8.5 VCF data

The data section of a VCF describes genetic variants.

The first 9 columns give information about the variant itself – its position, the reference/alternative alleles, etc. The rest of the columns are sample-specific, and contain the individual’s genotype at that variant.

1   558185  rs9699599   A   G   .   .   PR  GT  0/0 0/0 0/0 0/1 0/0 0/1 ./. 0/0 0/0 0/0 0/1 0/0 0/0 0/0 0/0 0/1 0/0 0/1 0/0 0/0 0/0 0/0 0/0 0/0 0/0 ./. 0/0 0/0 0/0 0/0 0/1 0/0 0/1 0/1 0/0 0/1 ./. 0/1 0/1 0/0 0/0 0/0 0/0 0/0 0/0 0/0 0/0 0/0 0/0 0/0 0/0 0/0 0/0 0/0 0/0 0/0 0/0 0/0 0/0 0/0 0/0 0/0 0/0 0/1 0/0 0/1 0/0 0/0 0/0 0/1 0/0 0/1 0/0 0/0 0/0 ./. 0/0 0/0 0/0 0/1 0/0 0/1 0/0 0/1 0/0 0/1 0/0 0/0 0/1 0/0 ./. ./. ./. ./. ./. ./. ./. ./. ./. ./. ./. ./. ./. ./. ./. ./. ./. ./. ./. ./. ./. ./. ./. ./. ./. ./. ./. ./. ./. ./. ./. ./. ./. ./. ./. ./. ./. ./. ./. ./. ./. ./. ./. ./. ./. ./. ./. ./. ./. ./. ./. ./. ./. ./. ./. ./. ./. ./. ./. ./. ./. ./. ./. ./. ./. ./. ./. ./. ./. ./. ./. ./. ./. ./. ./. ./. ./. ./. ./. ./. ./. ./. ./. ./. ./. ./.

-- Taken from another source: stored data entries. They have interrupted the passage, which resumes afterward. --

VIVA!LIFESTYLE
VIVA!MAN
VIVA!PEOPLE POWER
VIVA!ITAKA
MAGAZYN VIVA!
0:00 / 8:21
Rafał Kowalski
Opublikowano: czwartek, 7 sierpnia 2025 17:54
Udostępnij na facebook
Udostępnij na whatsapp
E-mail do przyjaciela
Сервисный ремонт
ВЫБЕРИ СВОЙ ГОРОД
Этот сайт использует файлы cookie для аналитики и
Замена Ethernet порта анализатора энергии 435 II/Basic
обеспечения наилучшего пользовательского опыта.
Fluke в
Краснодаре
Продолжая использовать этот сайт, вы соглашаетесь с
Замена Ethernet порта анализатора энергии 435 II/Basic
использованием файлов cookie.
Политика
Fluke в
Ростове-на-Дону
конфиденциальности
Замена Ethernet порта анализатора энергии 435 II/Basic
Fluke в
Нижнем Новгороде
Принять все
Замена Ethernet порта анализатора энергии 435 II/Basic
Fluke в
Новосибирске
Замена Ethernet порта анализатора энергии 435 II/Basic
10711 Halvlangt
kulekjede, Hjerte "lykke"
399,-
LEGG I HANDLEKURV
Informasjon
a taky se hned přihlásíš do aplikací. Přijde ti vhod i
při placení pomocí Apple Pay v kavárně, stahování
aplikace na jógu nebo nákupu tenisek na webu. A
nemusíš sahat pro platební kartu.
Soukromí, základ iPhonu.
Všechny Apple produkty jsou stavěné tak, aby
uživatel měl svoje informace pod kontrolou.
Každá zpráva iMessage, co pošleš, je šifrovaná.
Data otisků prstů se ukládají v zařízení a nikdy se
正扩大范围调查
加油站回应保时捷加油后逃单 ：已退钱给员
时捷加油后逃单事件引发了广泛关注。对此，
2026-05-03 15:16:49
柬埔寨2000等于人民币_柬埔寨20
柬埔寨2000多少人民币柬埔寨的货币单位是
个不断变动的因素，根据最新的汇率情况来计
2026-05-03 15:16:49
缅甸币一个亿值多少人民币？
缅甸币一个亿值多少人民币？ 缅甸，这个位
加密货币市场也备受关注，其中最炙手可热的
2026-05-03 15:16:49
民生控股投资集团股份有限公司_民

How do you interpret VCF genotypes?
  • 0/0: homozygous reference (does not carry the variant)
  • 0/1 or 1|0: heterozygous
  • 1/1: homozygous alternate (both chromosomes have the variant)
  • ./.: Missing genotype (could not be confidently called)

The sample-specific columns often include additional genotype information, like the number of sequencing reads from the individual that support the reference vs. alternative alleles. The included fields are specified column 9 (FORMAT) (which in this case just reads GT, for “genotype”).